The Pentagon gig could be a one or two-year tenure. It’ll be move No. 11. He’s been to Kansas, Germany, Virginia, Iraq and Afghanistan during his two-decade long service in the Army.
“It’s personally hard on my family. We talk about Col. Chamberlayne did this, and Col. Chamberlayne did that. Col. Chamberlayne didn’t do anything. The Charleston District did it,” he said.
“But, we don’t talk about my family. My family has moved 11 times.”
Emma, his 14-year-old daughter, attended Academic Magnet. Eddie, his 11-year-old son, went to Pinckney Middle School. His wife, Allison, worked at Wild Dunes and as a substitute teacher in Berkeley County. Do they accept the changes?
“You think a 14 year old accepts that? They understand it; they don’t like it,” Chamberlayne said. “They respect what my career demands. Our folks say they support our military. I really hope they support the whole package. It’s hard on the family.”
During his acceptance speech for the Order of the Palmetto, Chamberlayne emphasized two things: he didn’t deserve the recognition and that he appreciated his family’s support. “This has been the most welcoming community we’ve ever lived in,” he said. “As short as two years may be, you definitely get that you’re a part of the community here. It makes it harder to leave.”
Although he may not be in a hurry to leave the Lowcountry, it’s the reality of his career. Would he prefer to stay and see the completion of the harbor deepening project through?
“You better say yes,” district spokesperson Glenn Jeffries said.
“For me to tell you what I want personally is really neither here nor there,” Chamberlayne said. “The reality is that we move every 2-3 years...I would love to finish something that we started here, but it’s okay for someone else to finish it.”
In two years, he’s impacted a project with national significance. “When I got here in the summer of 2011, we had a mission to start a feasibility study to look at how to make Charleston Harbor more efficient. We didn’t have much money. We didn’t have a full schedule or a way to do it, but we knew we had to get it done,” he said.
“Now, two years later, we have all the money, we have a very detailed schedule and we have the means to complete the recommendation for Charleston Harbor by September 2015.”
That wasn’t the first time – and it won’t be the last – that he’s faced a daunting task and succeeded. During his first tour in Iraq in 2003, he led a team of civilians all over the country to try to find former Iraqi facilities to repair and use for allied troops. “No weapons, no equipment,” he said, smiling. “I had one pistol.”
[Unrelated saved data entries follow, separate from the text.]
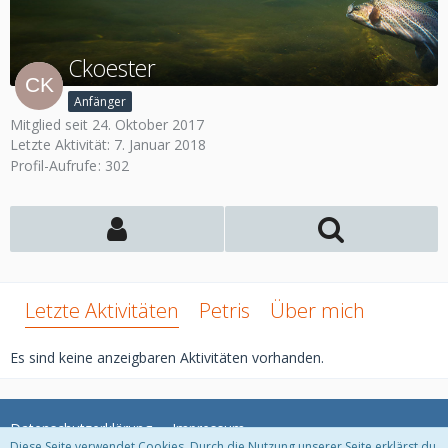
Ckoester
Anfänger
Mitglied seit 24. Oktober 2017
Letzte Aktivität:
7. Januar 2018
Profil-Aufrufe
302
Letzte Aktivitäten
Petris
Über mich
Es sind keine anzeigbaren Aktivitäten vorhanden.
Datenschutzerklärung
Impressum
Diese Seite verwendet Cookies. Durch die Nutzung unserer Seite erklärst du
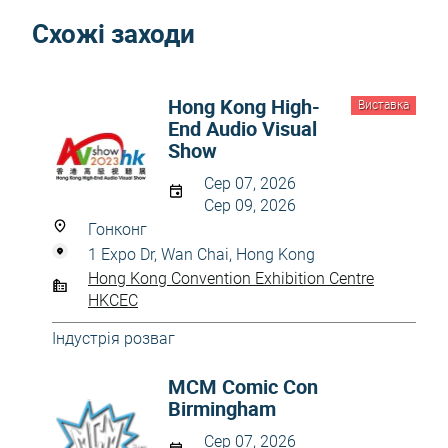
Схожі заходи
Hong Kong High-
Виставка
End Audio Visual
Show
Сер 07, 2026
Сер 09, 2026
Гонконг
1 Expo Dr, Wan Chai, Hong Kong
Hong Kong Convention Exhibition Centre
HKCEC
Індустрія розваг
MCM Comic Con
Birmingham
Сер 07, 2026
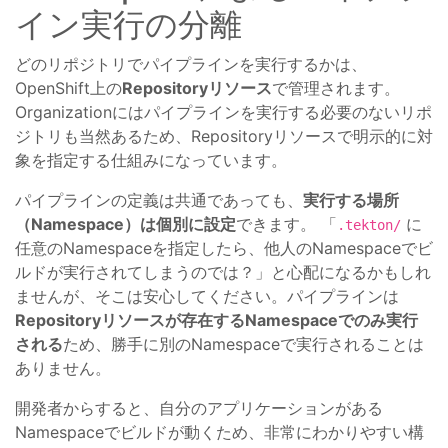
イン実行の分離
どのリポジトリでパイプラインを実行するかは、
OpenShift上の
Repositoryリソース
で管理されます。
Organizationにはパイプラインを実行する必要のないリポ
ジトリも当然あるため、Repositoryリソースで明示的に対
象を指定する仕組みになっています。
パイプラインの定義は共通であっても、
実行する場所
（Namespace）は個別に設定
できます。 「
に
.tekton/
任意のNamespaceを指定したら、他人のNamespaceでビ
ルドが実行されてしまうのでは？」と心配になるかもしれ
ませんが、そこは安心してください。パイプラインは
Repositoryリソースが存在するNamespaceでのみ実行
される
ため、勝手に別のNamespaceで実行されることは
ありません。
開発者からすると、自分のアプリケーションがある
Namespaceでビルドが動くため、非常にわかりやすい構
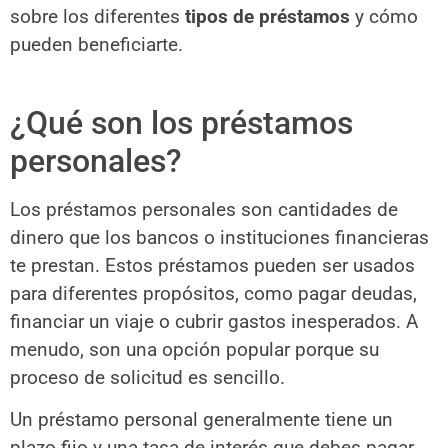
sobre los diferentes
tipos de préstamos
y cómo
pueden beneficiarte.
¿Qué son los préstamos
personales?
Los préstamos personales son cantidades de
dinero que los bancos o instituciones financieras
te prestan. Estos préstamos pueden ser usados
para diferentes propósitos, como pagar deudas,
financiar un viaje o cubrir gastos inesperados. A
menudo, son una opción popular porque su
proceso de solicitud es sencillo.
Un préstamo personal generalmente tiene un
plazo fijo y una tasa de interés que debes pagar.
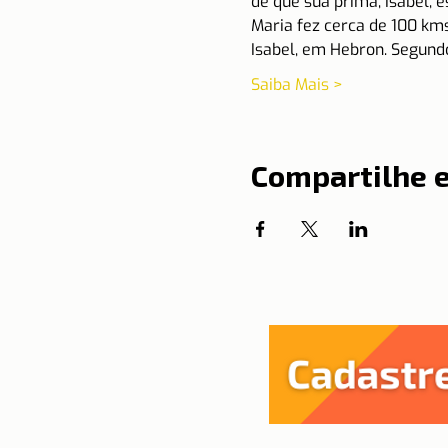
de que sua prima, Isabel, e
Maria fez cerca de 100 kms
Isabel, em Hebron. Segund
Saiba Mais >
Compartilhe 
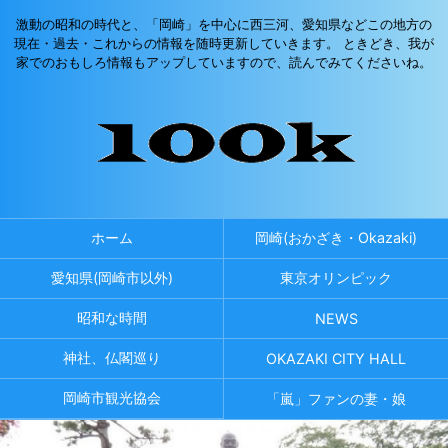
激動の昭和の時代と、「岡崎」を中心に西三河、愛知県などこの地方の
現在・過去・これからの情報を随時更新していきます。 ときどき、我が
家でのおもしろ情報もアップしていますので、読んでみてくださいね。
ホーム
岡崎(おかざき・Okazaki)
愛知県(岡崎市以外)
東京オリンピック
昭和な時間
NEWS
神社、仏閣巡り
OKAZAKI CITY HALL
岡崎市観光協会
「嵐」ファンの妻・娘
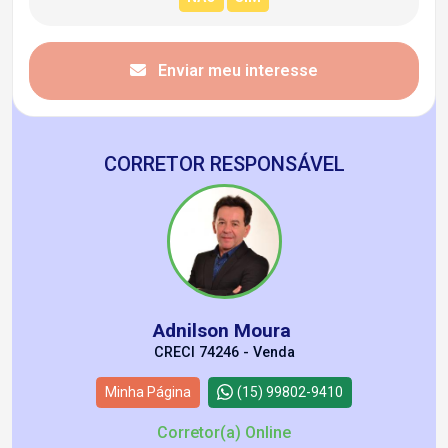
Enviar meu interesse
CORRETOR RESPONSÁVEL
Adnilson Moura
CRECI 74246 - Venda
Minha Página
(15) 99802-9410
Corretor(a) Online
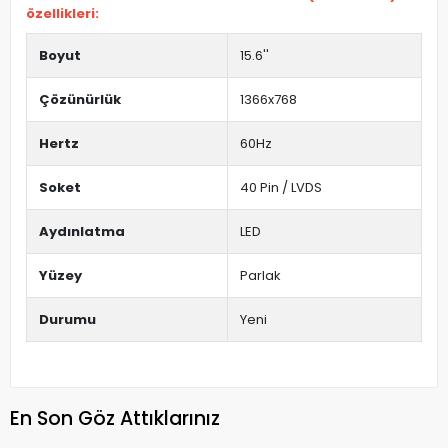
özellikleri:
Boyut
15.6''
Çözünürlük
1366x768
Hertz
60Hz
Soket
40 Pin / LVDS
Aydınlatma
LED
Yüzey
Parlak
Durumu
Yeni
En Son Göz Attıklarınız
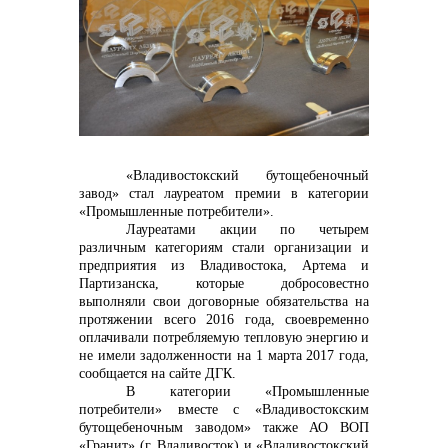
Контакты
«Владивостокский бутощебеночный
завод» стал лауреатом премии в категории
«Промышленные потребители».
Лауреатами акции по четырем
различным категориям стали организации и
+7 (423) 234 50 50
предприятия из Владивостока, Артема и
Партизанска, которые добросовестно
выполняли свои договорные обязательства на
протяжении всего 2016 года, своевременно
info@vostokcement.ru
оплачивали потребляемую тепловую энергию и
не имели задолженности на 1 марта 2017 года,
сообщается на сайте ДГК.
В категории «Промышленные
потребители» вместе с
«Владивостокским
бутощебеночным заводом» также АО ВОП
«Гранит» (г. Владивосток) и «Владивостокский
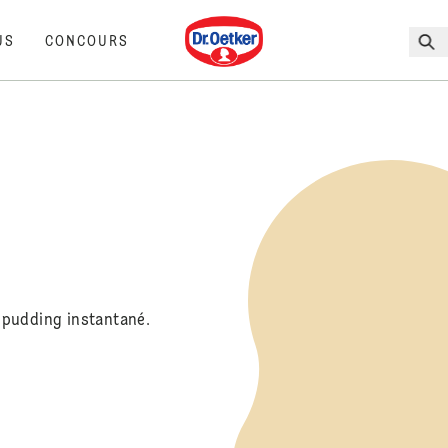
Dr. Oetker
US
CONCOURS
 pudding instantané.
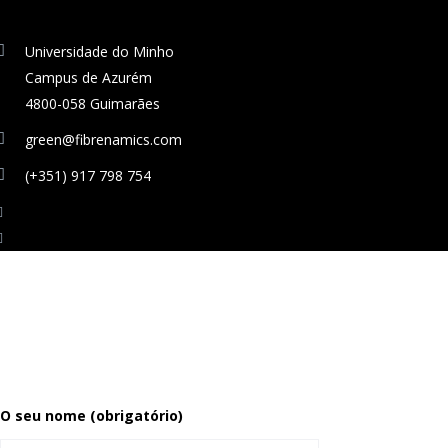
Universidade do Minho
Campus de Azurém
4800-058 Guimarães
green@fibrenamics.com
(+351) 917 798 754
O seu nome (obrigatório)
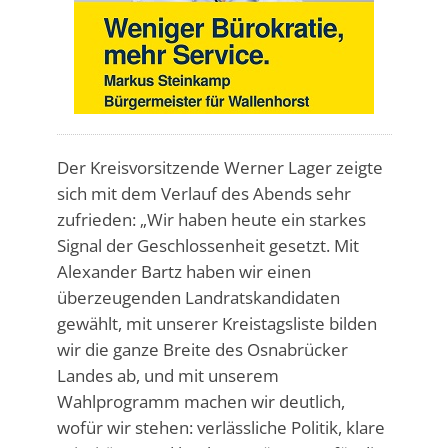
Der Kreisvorsitzende Werner Lager zeigte
sich mit dem Verlauf des Abends sehr
zufrieden: „Wir haben heute ein starkes
Signal der Geschlossenheit gesetzt. Mit
Alexander Bartz haben wir einen
überzeugenden Landratskandidaten
gewählt, mit unserer Kreistagsliste bilden
wir die ganze Breite des Osnabrücker
Landes ab, und mit unserem
Wahlprogramm machen wir deutlich,
wofür wir stehen: verlässliche Politik, klare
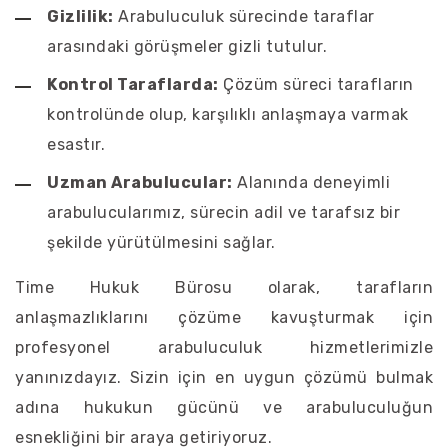
Gizlilik:
Arabuluculuk sürecinde taraflar
arasındaki görüşmeler gizli tutulur.
Kontrol Taraflarda:
Çözüm süreci tarafların
kontrolünde olup, karşılıklı anlaşmaya varmak
esastır.
Uzman Arabulucular:
Alanında deneyimli
arabulucularımız, sürecin adil ve tarafsız bir
şekilde yürütülmesini sağlar.
Time Hukuk Bürosu olarak, tarafların
anlaşmazlıklarını çözüme kavuşturmak için
profesyonel arabuluculuk hizmetlerimizle
yanınızdayız. Sizin için en uygun çözümü bulmak
adına hukukun gücünü ve arabuluculuğun
esnekliğini bir araya getiriyoruz.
The Army was exploring how it could use engineering expertise to benefit the tactical side of operations. “Wasn’t that scary?” Jeffries asked.
“Uh, yeah, I had one pistol,” he said, smiling. “I would borrow a Humvee from those around me that weren’t using them. The Humvee had no doors and no roof, much less any armor.”
This was before the military faced heavy opposition of Improvised Explosive Devices, but Chamberlayne said he had a captain who was killed by an IED. “Yes, it was scary,” he added, “but my main weapon was waving at people: ‘Hello!’”
Three years later, he was deployed to Iraq again for 15 months, where he helped clear 1,900 IEDs. “Every single person we would meet would turn around and go the other way,” he joked. “We were that loved.”
District employees are at least slightly more fond of their outgoing district commander. Jeffries heaped praise on Chamberlayne for keeping the Charleston District in the public forum.
“I’d have to say he spends a lot of time telling our story,” Jeffries said. “In the last two years, he’s done over 120 media interviews.”
“Really, though?” Chamberlayne said.
“Yes, you have.”
“I don’t believe it’s a 120. That’s a little high.”
“Yes,” she continued. “He spends a significant part of his time telling our story.”
Chamberlayne admitted he’ll miss Charleston but plans to keep up with the Lowcountry through social media. “We’ll be very sad to leave,” he said. “It was great to receive the Order of the Palmetto, but a week into it, I feel a little guilty, because I didn’t do anything. The team that really has been responsible for advancing so many issues across the state is right here in the Charleston District. “They’re not going anywhere. You’ll get another colonel who will do the exact same thing, and hopefully he’ll do it better.”